Murray Rothbard (1926-1995) est un philosophe américain, l'un des piliers du mouvement "libertarien".

Murray Rothbard est l’un des principaux penseurs du libertarianisme. Parmi ses livres, on compte « L’éthique de la liberté » [1]. Jetons un coup d’œil rapide sur son contenu.

 

L’homme, comme toute chose, a une nature. « La loi naturelle élucide donc ce qui convient le mieux à l’homme – quelles fins l’homme devrait poursuivre, qui sont les plus en harmonie avec sa nature et tendent le mieux à son accomplissement » (12). L’homme est doué de la faculté de raisonner. Ce qui lui permet de découvrir les principes du droit naturel. L’humain Rothbard met cette maxime en pratique et partage sa « connaissance » de ces principes ; mais je ne suis pas sûr que tous les lecteurs s’accorderont sur leur caractère naturel.

« Les droits naturels sont ceux dont l’homme doit être investi, à partir d’une juste déduction de ses caractéristiques physiques, morales, sociales et religieuses visibles... afin d’accomplir les fins auxquelles sa nature l’appelle ». (23).

Les droits naturels sont par essence des droits de propriété, la propriété de soi-même et la propriété des biens obtenus selon les règles naturelles. « Le concept de « droits » n’a de sens qu’en tant que droits de propriété.

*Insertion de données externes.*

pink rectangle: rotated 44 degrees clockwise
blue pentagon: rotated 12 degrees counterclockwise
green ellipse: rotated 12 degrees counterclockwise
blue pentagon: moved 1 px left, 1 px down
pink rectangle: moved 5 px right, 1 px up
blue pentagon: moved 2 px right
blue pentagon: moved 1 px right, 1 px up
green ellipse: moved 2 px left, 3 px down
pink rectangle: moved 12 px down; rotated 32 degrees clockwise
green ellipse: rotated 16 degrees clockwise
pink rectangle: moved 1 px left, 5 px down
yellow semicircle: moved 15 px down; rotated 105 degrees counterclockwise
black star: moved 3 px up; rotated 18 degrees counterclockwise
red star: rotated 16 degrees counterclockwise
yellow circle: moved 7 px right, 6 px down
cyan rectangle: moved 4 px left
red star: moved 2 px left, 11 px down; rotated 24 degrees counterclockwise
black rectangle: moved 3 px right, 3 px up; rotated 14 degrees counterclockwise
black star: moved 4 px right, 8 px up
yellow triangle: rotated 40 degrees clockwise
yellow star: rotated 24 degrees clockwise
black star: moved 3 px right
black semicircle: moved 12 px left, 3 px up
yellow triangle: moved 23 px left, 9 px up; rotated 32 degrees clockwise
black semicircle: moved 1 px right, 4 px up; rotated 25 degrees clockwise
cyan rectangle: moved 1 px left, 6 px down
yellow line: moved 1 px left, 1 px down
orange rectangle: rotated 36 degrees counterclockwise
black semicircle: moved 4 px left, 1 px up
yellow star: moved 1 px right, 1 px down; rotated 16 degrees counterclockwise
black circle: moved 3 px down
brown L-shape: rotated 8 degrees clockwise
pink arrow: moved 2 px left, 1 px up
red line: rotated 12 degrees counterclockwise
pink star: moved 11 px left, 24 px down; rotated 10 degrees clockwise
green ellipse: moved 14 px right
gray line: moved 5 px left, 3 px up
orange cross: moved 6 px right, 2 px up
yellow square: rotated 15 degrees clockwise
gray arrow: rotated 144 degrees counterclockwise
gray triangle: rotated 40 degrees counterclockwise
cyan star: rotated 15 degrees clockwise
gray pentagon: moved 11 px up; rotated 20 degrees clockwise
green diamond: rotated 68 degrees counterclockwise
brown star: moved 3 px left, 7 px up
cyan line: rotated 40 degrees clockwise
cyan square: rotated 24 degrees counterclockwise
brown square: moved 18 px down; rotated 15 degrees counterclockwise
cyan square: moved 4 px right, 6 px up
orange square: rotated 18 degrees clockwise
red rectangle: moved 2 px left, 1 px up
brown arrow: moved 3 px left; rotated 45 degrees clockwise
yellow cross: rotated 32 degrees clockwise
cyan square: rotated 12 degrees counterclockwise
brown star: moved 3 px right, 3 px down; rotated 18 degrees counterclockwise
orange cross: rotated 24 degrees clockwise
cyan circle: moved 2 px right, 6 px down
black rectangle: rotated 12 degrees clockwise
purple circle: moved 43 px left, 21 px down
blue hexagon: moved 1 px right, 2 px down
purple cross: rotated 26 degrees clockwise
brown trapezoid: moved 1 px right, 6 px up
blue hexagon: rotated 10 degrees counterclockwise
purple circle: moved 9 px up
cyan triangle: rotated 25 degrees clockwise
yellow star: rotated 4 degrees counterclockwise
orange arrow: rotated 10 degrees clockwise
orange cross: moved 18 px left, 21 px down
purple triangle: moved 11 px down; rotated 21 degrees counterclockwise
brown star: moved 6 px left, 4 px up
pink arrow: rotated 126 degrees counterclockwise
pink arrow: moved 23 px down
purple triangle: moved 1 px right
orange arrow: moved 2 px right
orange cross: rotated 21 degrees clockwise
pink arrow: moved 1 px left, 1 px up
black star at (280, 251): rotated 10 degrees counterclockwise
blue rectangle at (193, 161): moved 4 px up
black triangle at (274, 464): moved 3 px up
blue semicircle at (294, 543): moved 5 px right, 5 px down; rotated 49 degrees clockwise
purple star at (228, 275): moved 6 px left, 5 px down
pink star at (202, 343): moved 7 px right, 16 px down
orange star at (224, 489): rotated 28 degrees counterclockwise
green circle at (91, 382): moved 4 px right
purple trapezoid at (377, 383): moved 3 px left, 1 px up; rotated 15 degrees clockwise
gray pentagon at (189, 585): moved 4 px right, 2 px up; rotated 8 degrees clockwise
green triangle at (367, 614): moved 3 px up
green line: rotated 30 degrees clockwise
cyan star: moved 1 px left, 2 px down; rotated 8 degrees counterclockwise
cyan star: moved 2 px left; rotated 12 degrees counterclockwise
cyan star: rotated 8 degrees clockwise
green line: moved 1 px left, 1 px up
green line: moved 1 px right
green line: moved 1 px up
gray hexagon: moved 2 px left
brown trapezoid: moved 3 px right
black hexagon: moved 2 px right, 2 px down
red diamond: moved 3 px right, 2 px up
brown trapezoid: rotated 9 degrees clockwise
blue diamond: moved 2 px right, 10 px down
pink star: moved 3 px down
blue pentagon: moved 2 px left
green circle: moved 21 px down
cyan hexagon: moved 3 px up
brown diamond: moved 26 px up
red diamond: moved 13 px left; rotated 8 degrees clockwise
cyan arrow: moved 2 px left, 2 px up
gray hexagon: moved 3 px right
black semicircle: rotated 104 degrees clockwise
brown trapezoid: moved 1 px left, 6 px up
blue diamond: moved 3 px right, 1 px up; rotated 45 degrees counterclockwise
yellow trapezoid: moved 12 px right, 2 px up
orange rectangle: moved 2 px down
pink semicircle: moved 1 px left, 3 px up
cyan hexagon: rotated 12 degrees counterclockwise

Car non seulement il n’y a pas de droits de l’homme qui ne soient pas aussi des droits de propriété, mais ils perdent leur absolu et leur clarté et deviennent flous et vulnérables lorsque les droits de propriété n'en constituent pas la norme. (113).

Les droits naturels ne sont pas la seule façon d’envisager le « bien » dans la philosophie sociale. La principale alternative est l’eudémonisme, ce que Rothbard appelle « l’utilitarisme ». Un représentant de cette école, Ludwig von Mises, écrit : « Mais les enseignements de la philosophie utilitariste et de l’économie classique n’ont rien à voir avec la doctrine du droit naturel. Selon elles, le seul facteur qui compte est l’utilité sociale. Ils recommandent le gouvernement populaire, la propriété privée, la tolérance et la liberté non pas parce qu’ils sont naturels et justes, mais parce qu’ils sont bénéfiques. »[2]

Rothbard reproche à Hayek[3] de localiser l’origine des droits dans le gouvernement. Je doute que telle était effectivement la pensée de Hayek, mais le fond de la problématique est celui-ci : pour qui ne croit pas au droit naturel, les droits sont nécessairement une construction sociale, dont la constitution politique est une émanation par voie de compromis historique[4].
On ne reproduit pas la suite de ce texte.